Standartenführer Stolz - The security chief of the Westgau, he is a cold blooded member of the SS who holds the British people in contempt and desires the destruction of the British resistance.

Joan Pendleton - Nick's sister, who was married to a Royal Navy officer before the war. He was killed in mid-1940 when his destroyer, HMS Greyhound went down fighting.

Margaret Penny - Nick's mother, who appears increasingly withdrawn from reality as a consequence of the losses she has suffered from the German invasion.

David Pendleton - Joan's naïve young son. He is very adventurous and eager to kill Germans.

John Mills - A former colonel in the British Army, he is a leading member of the resistance.

Sara Burskin - A Polish refugee who accompanies Matty Cordington upon his return from the POW camp.
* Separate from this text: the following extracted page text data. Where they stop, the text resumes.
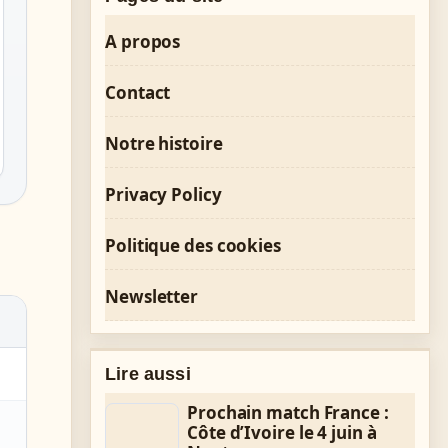
A propos
Contact
Notre histoire
Privacy Policy
Politique des cookies
Newsletter
Lire aussi
Prochain match France :
Côte d’Ivoire le 4 juin à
The two share a strained relationship and she is eager to be involved in resistance activities.

Jacob & Miriam Jenner - A Jewish couple who own a tea room in town. It was Jacob who first interested Nick Penny in the German language as a young boy.

Hubert Leech - A newsagent who profits from the war and occupation, taking advantage of Nazi persecutions of Jewish businesses to purchase the Jenners' tea room.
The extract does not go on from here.